I’m creating the change management documentation for our IVR update process, and I’m getting conflicting information from our developers.
If we need to change an existing audio prompt (e.g., updating our holiday closure dates), some devs say we can just upload the new .wav file to the Prompts UI and it instantly goes live. Other devs insist we absolutely must open the Architect flow and click ‘Publish’ again, or the old audio will keep playing. Which one is true? I want to make sure our communications team has a streamlined process that doesn’t require risking a flow republish unless absolutely necessary.
I build flows for multiple clients, and this trips everyone up!

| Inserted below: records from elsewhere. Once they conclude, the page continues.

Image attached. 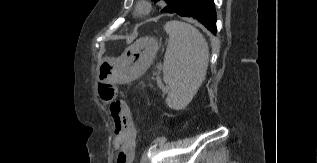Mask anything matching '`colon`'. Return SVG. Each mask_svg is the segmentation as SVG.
<instances>
[{"label": "colon", "mask_w": 317, "mask_h": 163, "mask_svg": "<svg viewBox=\"0 0 317 163\" xmlns=\"http://www.w3.org/2000/svg\"><path fill=\"white\" fill-rule=\"evenodd\" d=\"M99 95L102 101L111 103L110 110L113 115L123 113V103L115 101L117 89L112 84H103L99 88Z\"/></svg>", "instance_id": "colon-1"}]
</instances>
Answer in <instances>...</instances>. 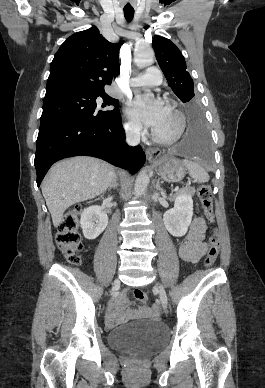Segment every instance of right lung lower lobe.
I'll list each match as a JSON object with an SVG mask.
<instances>
[{
    "label": "right lung lower lobe",
    "mask_w": 265,
    "mask_h": 388,
    "mask_svg": "<svg viewBox=\"0 0 265 388\" xmlns=\"http://www.w3.org/2000/svg\"><path fill=\"white\" fill-rule=\"evenodd\" d=\"M76 155L98 157L131 173L145 163L142 148L125 143L121 115L105 123L92 119L56 120L39 128L34 161L37 185L53 163Z\"/></svg>",
    "instance_id": "obj_1"
}]
</instances>
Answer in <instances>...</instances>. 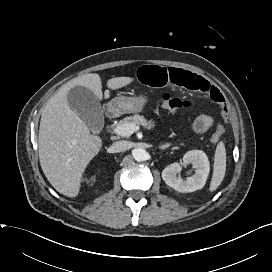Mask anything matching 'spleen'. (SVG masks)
I'll return each mask as SVG.
<instances>
[{"mask_svg": "<svg viewBox=\"0 0 272 272\" xmlns=\"http://www.w3.org/2000/svg\"><path fill=\"white\" fill-rule=\"evenodd\" d=\"M226 171V150L224 143L220 141L217 145L214 165H213V176L210 183L209 190L211 192L215 191L224 179Z\"/></svg>", "mask_w": 272, "mask_h": 272, "instance_id": "1", "label": "spleen"}]
</instances>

They are actually BOTH right, depending on how the prompt is configured. If you are using ‘User Prompts’ (the ones you create in the Prompts UI), updating the audio file there updates it instantly for all flows using it. No republish needed!
HOWEVER, if the developer used the text-to-speech (TTS) override inside the Play Audio block, or if they uploaded the .wav file directly into the specific Play Audio block (called an ‘Inline Prompt’), then that audio is baked into the flow version. In that case, you MUST republish the flow to change it.

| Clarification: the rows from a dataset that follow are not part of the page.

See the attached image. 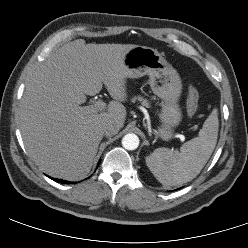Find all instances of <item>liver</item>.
<instances>
[{
	"label": "liver",
	"instance_id": "1",
	"mask_svg": "<svg viewBox=\"0 0 248 248\" xmlns=\"http://www.w3.org/2000/svg\"><path fill=\"white\" fill-rule=\"evenodd\" d=\"M133 44H86L78 39L58 48L31 74L19 109L28 155L44 173L65 180L90 172L108 121L124 126L128 72L123 63ZM105 85L114 99L106 112L80 105Z\"/></svg>",
	"mask_w": 248,
	"mask_h": 248
}]
</instances>
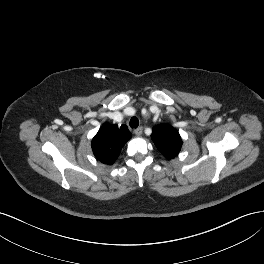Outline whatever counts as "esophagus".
Segmentation results:
<instances>
[{"mask_svg":"<svg viewBox=\"0 0 264 264\" xmlns=\"http://www.w3.org/2000/svg\"><path fill=\"white\" fill-rule=\"evenodd\" d=\"M143 132V128L142 127H138L134 130V133L136 136H140Z\"/></svg>","mask_w":264,"mask_h":264,"instance_id":"1","label":"esophagus"}]
</instances>
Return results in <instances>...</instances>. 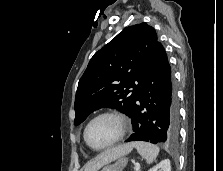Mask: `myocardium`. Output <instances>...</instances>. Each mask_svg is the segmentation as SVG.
Wrapping results in <instances>:
<instances>
[{"mask_svg": "<svg viewBox=\"0 0 223 171\" xmlns=\"http://www.w3.org/2000/svg\"><path fill=\"white\" fill-rule=\"evenodd\" d=\"M102 117H112V118L116 119L117 122L119 123V126H120V132H119L118 136L111 143H109V144H107L103 147H94L93 145H91V143L88 140L87 132H88V129H89L90 125L95 120H97L99 118H102ZM128 128H129V122H128V119L126 118V116L124 114H122L120 112H117V111H104V112H101V113L95 115L93 118H91L89 120V122L86 124V126L84 128L83 137H84V140H85L86 144L91 149H93L95 151H102V150H105V149H108V148L114 146L120 140H122L123 137L125 136V134L127 133Z\"/></svg>", "mask_w": 223, "mask_h": 171, "instance_id": "1", "label": "myocardium"}]
</instances>
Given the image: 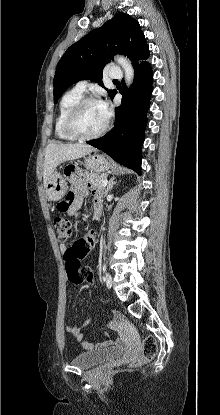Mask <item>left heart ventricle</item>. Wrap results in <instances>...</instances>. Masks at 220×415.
<instances>
[{"instance_id": "1", "label": "left heart ventricle", "mask_w": 220, "mask_h": 415, "mask_svg": "<svg viewBox=\"0 0 220 415\" xmlns=\"http://www.w3.org/2000/svg\"><path fill=\"white\" fill-rule=\"evenodd\" d=\"M106 123L103 118L99 104H89L81 112L78 118V128L84 134L98 132Z\"/></svg>"}]
</instances>
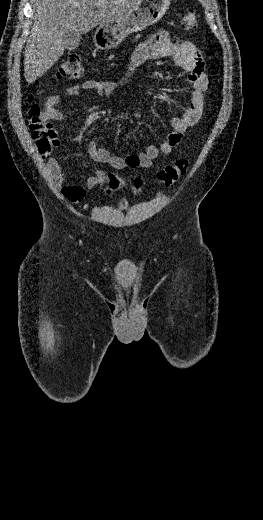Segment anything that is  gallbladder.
I'll list each match as a JSON object with an SVG mask.
<instances>
[{
  "label": "gallbladder",
  "mask_w": 263,
  "mask_h": 520,
  "mask_svg": "<svg viewBox=\"0 0 263 520\" xmlns=\"http://www.w3.org/2000/svg\"><path fill=\"white\" fill-rule=\"evenodd\" d=\"M81 36L79 34H64L63 41L65 48L68 50H75L79 47Z\"/></svg>",
  "instance_id": "gallbladder-1"
}]
</instances>
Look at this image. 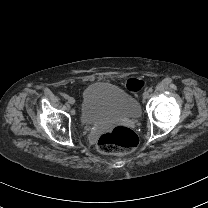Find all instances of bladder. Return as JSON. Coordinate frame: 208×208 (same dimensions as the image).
<instances>
[{"mask_svg": "<svg viewBox=\"0 0 208 208\" xmlns=\"http://www.w3.org/2000/svg\"><path fill=\"white\" fill-rule=\"evenodd\" d=\"M140 109L136 99L119 87L104 82L89 84L82 97V119H137Z\"/></svg>", "mask_w": 208, "mask_h": 208, "instance_id": "1", "label": "bladder"}]
</instances>
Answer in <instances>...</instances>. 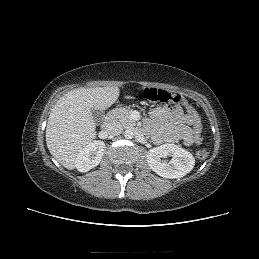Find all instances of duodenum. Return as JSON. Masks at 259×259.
Listing matches in <instances>:
<instances>
[{"label":"duodenum","mask_w":259,"mask_h":259,"mask_svg":"<svg viewBox=\"0 0 259 259\" xmlns=\"http://www.w3.org/2000/svg\"><path fill=\"white\" fill-rule=\"evenodd\" d=\"M112 121H113V114L109 113L102 123V128L103 129L109 128L112 124Z\"/></svg>","instance_id":"410a0bca"}]
</instances>
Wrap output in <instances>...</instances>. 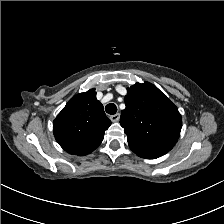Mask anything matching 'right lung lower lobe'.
<instances>
[{"instance_id": "obj_1", "label": "right lung lower lobe", "mask_w": 224, "mask_h": 224, "mask_svg": "<svg viewBox=\"0 0 224 224\" xmlns=\"http://www.w3.org/2000/svg\"><path fill=\"white\" fill-rule=\"evenodd\" d=\"M61 145V147L65 150V151H67L68 153H70V154H76V152H77V149H76V147H74L73 145H71V144H65V143H63V144H60ZM77 155V154H76Z\"/></svg>"}]
</instances>
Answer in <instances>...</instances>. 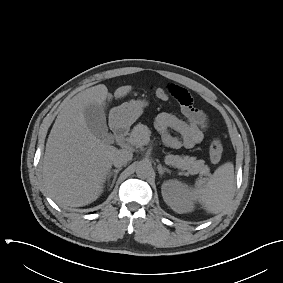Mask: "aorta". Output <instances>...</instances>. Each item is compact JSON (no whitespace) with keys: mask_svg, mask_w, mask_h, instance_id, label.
Instances as JSON below:
<instances>
[{"mask_svg":"<svg viewBox=\"0 0 283 283\" xmlns=\"http://www.w3.org/2000/svg\"><path fill=\"white\" fill-rule=\"evenodd\" d=\"M151 169L152 167L150 163L146 161H140L137 163V166H136V174L141 178H145L150 175Z\"/></svg>","mask_w":283,"mask_h":283,"instance_id":"aorta-1","label":"aorta"}]
</instances>
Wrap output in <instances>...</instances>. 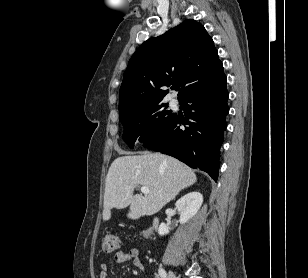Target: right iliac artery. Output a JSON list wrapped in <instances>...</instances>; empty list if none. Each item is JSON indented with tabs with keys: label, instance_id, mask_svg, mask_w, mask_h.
<instances>
[{
	"label": "right iliac artery",
	"instance_id": "right-iliac-artery-1",
	"mask_svg": "<svg viewBox=\"0 0 308 278\" xmlns=\"http://www.w3.org/2000/svg\"><path fill=\"white\" fill-rule=\"evenodd\" d=\"M158 272L161 278H167V274L163 268H159Z\"/></svg>",
	"mask_w": 308,
	"mask_h": 278
}]
</instances>
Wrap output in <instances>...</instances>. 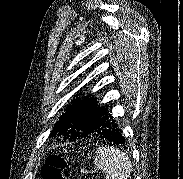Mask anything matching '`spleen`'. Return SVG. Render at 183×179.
<instances>
[{
    "instance_id": "spleen-1",
    "label": "spleen",
    "mask_w": 183,
    "mask_h": 179,
    "mask_svg": "<svg viewBox=\"0 0 183 179\" xmlns=\"http://www.w3.org/2000/svg\"><path fill=\"white\" fill-rule=\"evenodd\" d=\"M94 164L105 172V179H128L132 172L129 157L113 146H101Z\"/></svg>"
}]
</instances>
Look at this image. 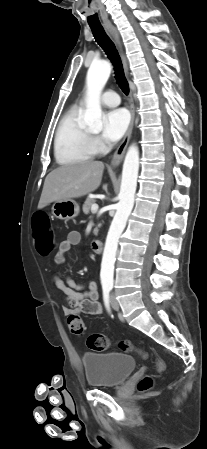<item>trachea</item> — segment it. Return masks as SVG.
Listing matches in <instances>:
<instances>
[{
    "instance_id": "3493384b",
    "label": "trachea",
    "mask_w": 207,
    "mask_h": 449,
    "mask_svg": "<svg viewBox=\"0 0 207 449\" xmlns=\"http://www.w3.org/2000/svg\"><path fill=\"white\" fill-rule=\"evenodd\" d=\"M92 33L96 39V42L100 45V47L104 50L108 58L111 60L114 70H115V78L117 83L119 84L122 91L128 95L129 93V84L125 77L122 62L118 51L111 41V39L106 35L103 27L100 26H90Z\"/></svg>"
}]
</instances>
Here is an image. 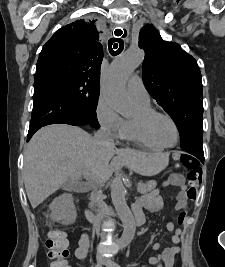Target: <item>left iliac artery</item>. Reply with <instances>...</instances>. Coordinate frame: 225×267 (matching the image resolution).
Returning a JSON list of instances; mask_svg holds the SVG:
<instances>
[{
    "label": "left iliac artery",
    "instance_id": "obj_1",
    "mask_svg": "<svg viewBox=\"0 0 225 267\" xmlns=\"http://www.w3.org/2000/svg\"><path fill=\"white\" fill-rule=\"evenodd\" d=\"M115 267H121L119 264L115 263Z\"/></svg>",
    "mask_w": 225,
    "mask_h": 267
}]
</instances>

To build on 's point, as an AWS architect, I always push my clients to use dynamic User Prompts for this exact reason.
If you hardcode inline prompts, your business users can’t easily update emergency messages without giving them full Architect edit permissions (which is a huge risk). Stick to User Prompts, and your Comms team can just swap the .wav file in the UI securely without ever touching the actual routing logic.
One tiny caveat that drove me crazy when I was building some real-time test dashboards:
Even if you update a User Prompt, active calls that are already executing that specific flow version might still hear the old audio if the prompt was cached on the Edge at the start of the call. It only guarantees the new audio for new inbound calls that arrive after the prompt update is saved. It’s usually not a big deal, but don’t panic if someone who called in 5 minutes ago hears the old message!